Kata-kata Sita tercekat tak jadi keluar. Kalimat terakhir yang dikatakan Anggi barusan membuatnya sadar. Ternyata hati Anggi belum sembuh benar dari rasa sakit karena rindu berat. Persis seperti yang diceritakan saat itu.
Ternyata untuk seorang penulis seperti Anggi, perasaan sangat memengaruhinya. Perasaan sakit di hati karena rindu tak semudah itu ditepis begitu saja oleh sohib kentalnya itu. Bahkan Anggi sampai ingin sekali bisa melupakan perasaan terdalamnya itu.
"Apa aku cerita aja ya ke Mas Angga.
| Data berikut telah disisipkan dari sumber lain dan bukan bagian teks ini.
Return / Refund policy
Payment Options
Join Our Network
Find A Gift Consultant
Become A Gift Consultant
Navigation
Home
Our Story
Bagaimanapun Anggi kan punya kakak yang sangat sayang padanya. Pasti dia peduli dengan keadaan Anggi saat ini."Sita melamun sambil bercakap-cakap dengan pikirannya sendiri seusai makan semangkok bakso di kedai depan kos Anggi.
"Ta, astaga itu minumanku. Jangan kau ambil pula lah." Tanpa sadar Sita mengambil gelas berisi minuman yang dipesan Anggi dan meminumnya.
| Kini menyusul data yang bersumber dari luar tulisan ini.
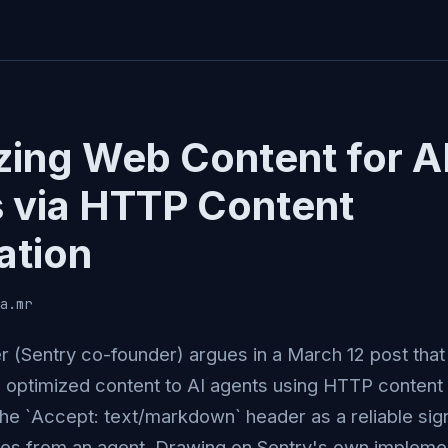
zing Web Content for A
 via HTTP Content
ation
a.mr
 (Sentry co-founder) argues in a March 12 post tha
 optimized content to AI agents using HTTP content
the `Accept: text/markdown` header as a reliable sign
s from an agent. Drawing on Sentry's own implemen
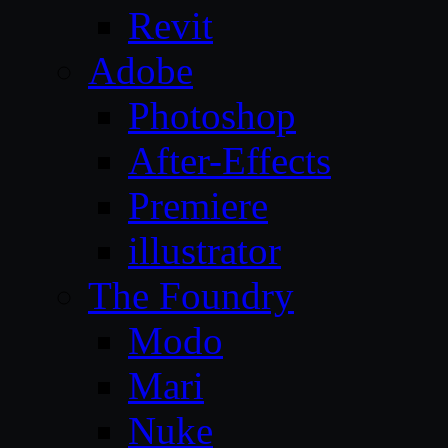
Revit
Adobe
Photoshop
After-Effects
Premiere
illustrator
The Foundry
Modo
Mari
Nuke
"Eh, keliru, maaf. Terlanjur Nggi. Kamu pesan minum lagi aja ya yang baru," Sita malu sendiri karena terlanjur minum dari gelas milik Anggi. Memang sih masih utuh. Anggi memang kebiasaan tidak mau minum sebelum selesai makan.
"Nggak usah Ta. Aku nanti minum di kos aja. Deket juga, tinggal nyebrang."
Anggi malas aja nungguin minuman pesanan yang baru. Kadang lama.
"Yuk pulang. Aku udah selese."
Setelah melakukan pembayaran 2 mangkok bankso dan 2 gelas es teh manis, mereka beranjak ke kos Anggi.
Tiba-tiba HP Anggi berdering. Ada suara panggilan dari Angga, kakaknya yang jauh di Lombok.
"Halo Mas, tumben nelpon Minggu siang begini. Ada apa?"
Angga bercerita kalau dia sedang di sirkuit Mandalika, menjadi saksi sejarah menyaksikan sendiri persiapan MotoGP 2022.